Todo lo que sé sobre el tiempo lo aprendí del fútbol. Sobreviviendo en la Zona Cesarini, penando en los descuentos, pidiendo la hora. El reloj es subjetivo. Los futbolistas nunca ven llegar el final, siempre piensan que su hora les llega demasiado pronto. Por eso los jugadores que tuvieron que retirarse antes de lo soñado están hechos de una pasta especial.

He buscado pistas para reconocer al Ancelotti de hoy en el cromo Panini del Ancelotti con cara de acelga del Mundial'86, donde no jugó un solo minuto, o en la crónica de la lesión que le apartó de la final que la Roma perdió a penaltis contra el Liverpool, o en el descanso del 3-3 de Estambul entrenando al Milan (otra vez los reds). Incluso en su cameo en un partido entre el cielo y el infierno en la película del Don Camilo de Terence Hill. Sin Bud Spencer, con Don Peppone. Pero ni siquiera aquel pacto con un diablo rojo (y comunista) explica por qué Carletto siempre supo esperar la revancha.

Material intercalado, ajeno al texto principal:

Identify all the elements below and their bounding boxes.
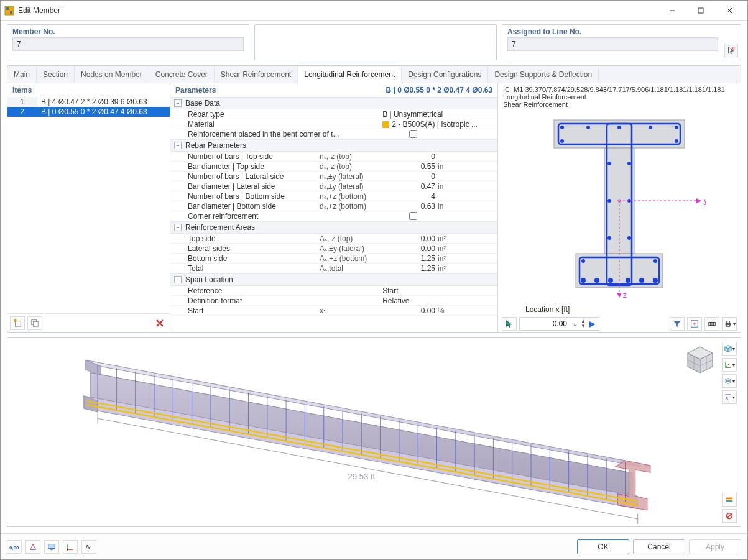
assigned-line-input[interactable]	[507, 37, 718, 51]
view-reset-button[interactable]	[722, 509, 737, 523]
parameters-header: Parameters	[175, 86, 216, 94]
formula-button[interactable]: fx	[81, 540, 96, 554]
extents-button[interactable]	[687, 317, 702, 331]
span-start-value[interactable]: 0.00	[388, 306, 438, 315]
graphics-button[interactable]	[44, 540, 59, 554]
svg-line-122	[727, 514, 732, 518]
tab-design-supports-deflection[interactable]: Design Supports & Deflection	[488, 66, 599, 83]
group-base-data[interactable]: −Base Data	[170, 97, 497, 109]
pick-line-button[interactable]	[724, 44, 738, 57]
dia-top-value[interactable]: 0.55	[388, 162, 438, 171]
print-button[interactable]: ▾	[722, 317, 737, 331]
apply-button[interactable]: Apply	[689, 539, 741, 554]
cross-section-view[interactable]: y z	[498, 111, 741, 303]
navigation-cube[interactable]	[685, 344, 716, 375]
view-display-button[interactable]: ▾	[722, 374, 737, 388]
dia-lateral-value[interactable]: 0.47	[388, 182, 438, 191]
tab-nodes-on-member[interactable]: Nodes on Member	[75, 66, 149, 83]
dropdown-icon[interactable]: ⌄	[570, 319, 581, 328]
svg-rect-4	[698, 8, 703, 13]
group-span-location[interactable]: −Span Location	[170, 273, 497, 286]
group-reinforcement-areas[interactable]: −Reinforcement Areas	[170, 221, 497, 234]
member-no-input[interactable]	[12, 37, 244, 51]
view-values-button[interactable]	[722, 493, 737, 507]
collapse-icon: −	[174, 224, 182, 231]
view-x-button[interactable]: x▾	[722, 390, 737, 404]
location-spinner[interactable]: ▲▼	[581, 319, 586, 329]
preview-select-button[interactable]	[502, 317, 517, 331]
structure-icon	[29, 543, 37, 551]
svg-rect-10	[33, 321, 38, 326]
copy-icon	[30, 319, 39, 328]
tab-main[interactable]: Main	[7, 66, 37, 83]
tab-design-configurations[interactable]: Design Configurations	[402, 66, 488, 83]
reset-icon	[725, 512, 734, 520]
svg-point-30	[560, 139, 564, 143]
svg-point-36	[607, 236, 611, 240]
svg-text:z: z	[623, 291, 627, 300]
dimensions-button[interactable]	[704, 317, 719, 331]
preview-longitudinal-label: Longitudinal Reinforcement	[503, 93, 736, 101]
window-maximize-button[interactable]	[686, 1, 715, 20]
member-no-label: Member No.	[7, 25, 249, 37]
svg-text:0,00: 0,00	[9, 544, 19, 550]
span-format-value[interactable]: Relative	[382, 296, 497, 305]
collapse-icon: −	[174, 142, 182, 149]
nbars-top-value[interactable]: 0	[388, 152, 438, 161]
items-row[interactable]: 2 B | 0 Ø0.55 0 * 2 Ø0.47 4 Ø0.63	[7, 107, 170, 117]
delete-item-button[interactable]	[152, 316, 167, 330]
parameters-header-summary: B | 0 Ø0.55 0 * 2 Ø0.47 4 Ø0.63	[386, 86, 492, 94]
delete-icon	[155, 318, 165, 328]
copy-item-button[interactable]	[27, 316, 42, 330]
cancel-button[interactable]: Cancel	[633, 539, 685, 554]
new-item-button[interactable]	[10, 316, 25, 330]
items-table[interactable]: 1 B | 4 Ø0.47 2 * 2 Ø0.39 6 Ø0.63 2 B | …	[7, 97, 170, 313]
svg-rect-120	[726, 500, 733, 502]
svg-line-114	[726, 364, 729, 367]
svg-point-37	[627, 236, 631, 240]
window-minimize-button[interactable]	[658, 1, 686, 20]
location-label: Location x [ft]	[525, 305, 570, 314]
span-reference-value[interactable]: Start	[382, 287, 497, 295]
group-rebar-parameters[interactable]: −Rebar Parameters	[170, 139, 497, 152]
items-row-index: 2	[7, 107, 37, 117]
svg-marker-49	[617, 293, 622, 298]
view-iso-button[interactable]: ▾	[722, 342, 737, 356]
svg-line-125	[33, 544, 35, 549]
parameters-grid[interactable]: −Base Data Rebar typeB | Unsymmetrical M…	[170, 97, 497, 332]
corner-reinforcement-checkbox[interactable]	[409, 212, 417, 220]
svg-rect-127	[48, 544, 55, 548]
dia-bottom-value[interactable]: 0.63	[388, 202, 438, 211]
nbars-lateral-value[interactable]: 0	[388, 172, 438, 181]
member-no-panel: Member No.	[7, 24, 249, 60]
svg-point-44	[581, 259, 585, 263]
tab-longitudinal-reinforcement[interactable]: Longitudinal Reinforcement	[298, 67, 402, 83]
svg-rect-128	[50, 549, 53, 550]
svg-rect-59	[726, 321, 729, 323]
location-next-button[interactable]: ▶	[586, 319, 599, 328]
location-x-input[interactable]	[520, 318, 570, 330]
filter-button[interactable]	[670, 317, 685, 331]
items-row[interactable]: 1 B | 4 Ø0.47 2 * 2 Ø0.39 6 Ø0.63	[7, 97, 170, 107]
tab-concrete-cover[interactable]: Concrete Cover	[149, 66, 215, 83]
member-3d-view[interactable]: 29.53 ft ▾ ▾ ▾ x▾	[7, 337, 741, 527]
material-value[interactable]: 2 - B500S(A) | Isotropic ...	[382, 120, 497, 129]
window-close-button[interactable]	[715, 1, 744, 20]
tab-shear-reinforcement[interactable]: Shear Reinforcement	[215, 66, 298, 83]
svg-marker-115	[725, 379, 732, 382]
tab-section[interactable]: Section	[37, 66, 75, 83]
nbars-bottom-value[interactable]: 4	[388, 192, 438, 201]
material-color-swatch	[382, 121, 389, 128]
svg-text:y: y	[704, 196, 706, 205]
coords-button[interactable]	[63, 540, 78, 554]
bent-corner-checkbox[interactable]	[409, 130, 417, 138]
layers-icon	[724, 377, 732, 385]
section-name-label: IC_M1 39.370/7.874/29.528/9.843/17.717/5…	[503, 86, 736, 93]
units-button[interactable]: 0,00	[7, 540, 22, 554]
view-axes-button[interactable]: ▾	[722, 358, 737, 372]
ok-button[interactable]: OK	[577, 539, 629, 554]
area-lateral-value: 0.00	[388, 244, 438, 253]
model-button[interactable]	[25, 540, 40, 554]
rebar-type-value[interactable]: B | Unsymmetrical	[382, 110, 497, 119]
svg-point-131	[67, 549, 68, 551]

Carlo Ancelotti, anoche en San Mamés.

Carlo Ancelotti está al dente desde su último partido, con una rodilla hecha trizas tras otro encuentro de la vieja Copa de Europa contra el Malinas, aquel equipo que ganó la Recopa colgado de la portería de Preud'homme. Clave en las dos orejonas de Sacchi (con una sola Liga, como Brian Clough y su Forest), acabó de sentar las bases de su estoica figura en Foggia, con el Milan de Capello. En el viejo Pino Zacheria, Ancelotti volvía a ser titular en el último partido del curso, una vuelta entera después, con la duda de cuál sería su futuro. En el partido anterior, saliendo del banquillo en San Siro, marcó dos goles al Hellas Verona. Quizá tenía todavía tiempo. Al descanso, palmaban 2-1, y su cuerpo dijo basta. Ya sin él, los rossoneri remontaron 2-8. Carletto se fue a su casa cojo. No volvió a jugar. Sin dramas, con 32 años, tras dos temporadas jugando cada vez menos, con dolor, escuchando el tic-tac de su western vital, Hasta que llegó su hora. Venció al canguelo como un héroe de Consuelo Armijo, afrontó el abismo que llega con la retirada y empezó a mascar el chicle de la paciencia que le lleva al éxito de no tener nunca miedo al fracaso.